“I’ll go back to my carnations now, but first I’d better tell your father the news.”
“You—you—needn’t remind father of anything that happened years ago, Janet—need you?”
Janet Tosswill shook her head, and yet when she had shut the door behind her in her husband’s study, almost the first words she uttered, after having told him of Godfrey Radmore’s coming visit, were:—“I shall never, never forgive him for the way he treated Betty. I hate the thought of having to be nice to him—I wish Timmy wasn’t his godson!”
She spoke the words breathlessly, defiantly, standing before her old John’s untidy writing table.
As she spoke, he rather nervously turned some papers over under his hand:—“I don’t know that he behaved as badly as you think, my dear. Neither of them had any money, and at that time he had no prospects.”

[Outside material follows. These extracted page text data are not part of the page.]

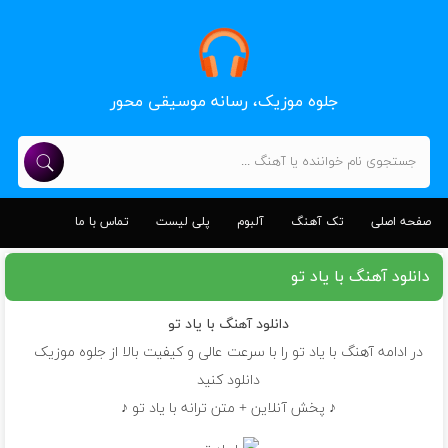
جلوه موزیک، رسانه موسیقی محور
صفحه اصلی
تک آهنگ
آلبوم
پلی لیست
تماس با ما
دانلود آهنگ با یاد تو
دانلود آهنگ
با یاد تو
در ادامه آهنگ با یاد تو را با سرعت عالی و کیفیت بالا از جلوه موزیک
دانلود کنید
♪ پخش آنلاین + متن ترانه با یاد تو ♪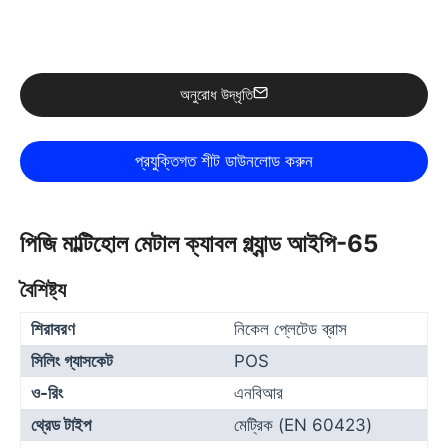
অনুরোধ উদ্ধৃতি
পিজি মাল্টিহোল মেটাল ক্যাবল গ্ল্যান্ড আইপি-65
বৈশিষ্ট্য
শিরাবরণ
নিকেল প্লেটেড ব্রাস
সিলিং গ্যাসকেট
POS
ও-রিং
এনবিআর
থ্রেড টাইপ
মেট্রিক (EN 60423)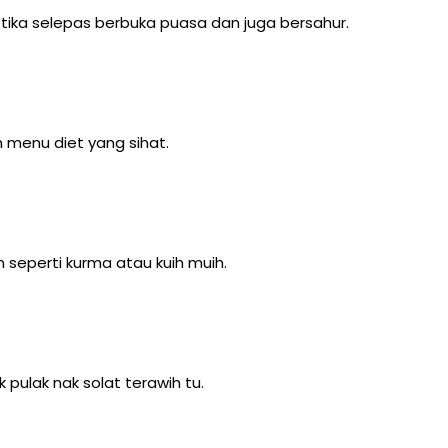
ketika selepas berbuka puasa dan juga bersahur.
 menu diet yang sihat.
seperti kurma atau kuih muih.
pulak nak solat terawih tu.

“He’d thrown away his prospects! Then I can’t forgive him for his behaviour last year—never coming down to see us, I mean. It was so—so ungrateful! Handsome presents don’t make up for that sort of thing. I used to long to send the things back.”
“I don’t think you’re fair,” began Mr. Tosswill deprecatingly. “He did write me a very nice letter, Janet, explaining that it was impossible for him to come.”
“Well, I suppose we must make the best of it—particularly as he says that he’s come back to England for good.”
She went out of the room, and so into the garden—back to the border she had left unwillingly but at which she now glanced down with a sensation of disgust. She felt thoroughly ruffled and upset—a very unusual condition for her to be in, for Janet Tosswill was an equable and happy-natured woman, for all her affectionate and sensitive heart.
She told herself that it was true the whole world had altered in the last nine years—everything had altered except Beechfield. The little Surrey village seemed to her mind exactly the same as it was when she had come there, as a bride, fourteen years ago, except that almost everybody in it, from being comfortably off, had become uncomfortably poor. Then all at once, she smiled. The garden of Old Place was very different from the garden she had found when she first came there. It had been a melancholy, neglected, singularly ugly garden—the kind of garden which only costly bedding-out had made tolerable in some prosperous early Victorian day. Now it was noted for its charm and beauty even among the many beautiful gardens of the neighbourhood, and during the War she had made quite a lot of money selling flowers and fruit for the local Red Cross. Now she was trying to coax her husband to take one of the glebe fields on a long lease in order to start a hamper trade in fruit, vegetables and flowers. Dolly, the one of her three step-daughters whom she liked least, was fond of gardening, in a dull plodding way, and might be trained to such work.
But try though she did to forget Godfrey Radmore, her mind swung ceaselessly back to the man with whom she had just had that curious talk on the telephone. She was sorry—not glad as a more worldly woman would have been—that Godfrey Radmore was coming back into their life.